The environment of your worship space can enhance worship or take away from the worship experience. Often, when we are accustomed to a building that houses our worship space, we can completely overlook things that can distract from worship. Perhaps we need to look at our worship environment with fresh eyes.

Here are a few items to consider in evaluating the healthiness of your sanctuary:

  • Space. Look around your worship area. Are there distractions? Clutter? Paint peeling off the walls? Does the space help people sense God’s presence?
  • Lighting. If the lighting is too bright, it might make people feel too self-conscious in worship. Dimming the lights in more intimate times of worship can be helpful.
  • Projected Images. Are the words on the screen clearly legible? Are the fonts easy to read and large enough for those sitting at the back of the sanctuary to see without difficulty?

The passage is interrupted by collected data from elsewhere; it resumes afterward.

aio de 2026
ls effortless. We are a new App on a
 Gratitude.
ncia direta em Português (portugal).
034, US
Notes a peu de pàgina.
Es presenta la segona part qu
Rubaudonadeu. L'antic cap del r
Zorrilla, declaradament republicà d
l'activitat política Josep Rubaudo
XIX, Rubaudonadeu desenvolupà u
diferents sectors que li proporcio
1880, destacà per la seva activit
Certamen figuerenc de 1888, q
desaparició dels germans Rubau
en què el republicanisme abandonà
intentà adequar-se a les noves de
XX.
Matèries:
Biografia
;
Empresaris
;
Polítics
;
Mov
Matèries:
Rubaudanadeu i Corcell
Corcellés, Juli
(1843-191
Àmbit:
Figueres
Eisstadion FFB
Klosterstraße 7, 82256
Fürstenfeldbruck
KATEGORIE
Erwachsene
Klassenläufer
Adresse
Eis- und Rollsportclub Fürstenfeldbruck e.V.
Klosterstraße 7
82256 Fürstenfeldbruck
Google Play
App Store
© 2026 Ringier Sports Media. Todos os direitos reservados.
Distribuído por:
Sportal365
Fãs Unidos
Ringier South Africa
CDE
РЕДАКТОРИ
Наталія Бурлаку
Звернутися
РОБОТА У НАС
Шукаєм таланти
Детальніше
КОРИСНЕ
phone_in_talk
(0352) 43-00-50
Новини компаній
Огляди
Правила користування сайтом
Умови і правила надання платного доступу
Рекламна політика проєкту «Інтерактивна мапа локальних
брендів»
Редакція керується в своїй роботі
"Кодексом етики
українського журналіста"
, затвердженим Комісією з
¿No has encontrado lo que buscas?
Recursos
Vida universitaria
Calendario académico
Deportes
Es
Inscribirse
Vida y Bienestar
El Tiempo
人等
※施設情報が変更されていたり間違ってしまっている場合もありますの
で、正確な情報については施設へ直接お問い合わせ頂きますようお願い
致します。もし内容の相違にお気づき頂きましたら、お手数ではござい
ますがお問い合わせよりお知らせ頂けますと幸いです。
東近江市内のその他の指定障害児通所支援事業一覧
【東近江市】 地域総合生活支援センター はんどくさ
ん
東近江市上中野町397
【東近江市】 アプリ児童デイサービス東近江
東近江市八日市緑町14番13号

Do the images that are being projected provide a worshipful environment? Do your images reflect excellence or mediocrity? We live in a very visual world–don’t thoughtlessly throw together your video presentations.
  • Smells. What does the area smell like? For example, strong musty, damp smells can deter the sense of worship. On the other hand, strong cleaning fluids or fragrances can also be damaging.
  • Audio. Are the instruments and voices clearly heard and balanced? Is the music overbearing? Many times, people complain that the music is hurting their ears when it is not an issue of volume levels at all–the equalization needs to be adjusted. Be sure your audio is so good that the people in the congregation don’t even think about it (not too loud, not too quiet, just right).

Take a fresh look (and smell, and hearing) of your space. Are you providing an atmosphere that is conducive to worship, or one that distracts from our time of encountering God? Even if you meet in a warehouse, school, or other rented facility, you can still take some significant steps to making the environment a better place for worship.

What other environmental considerations do you think should be evaluated?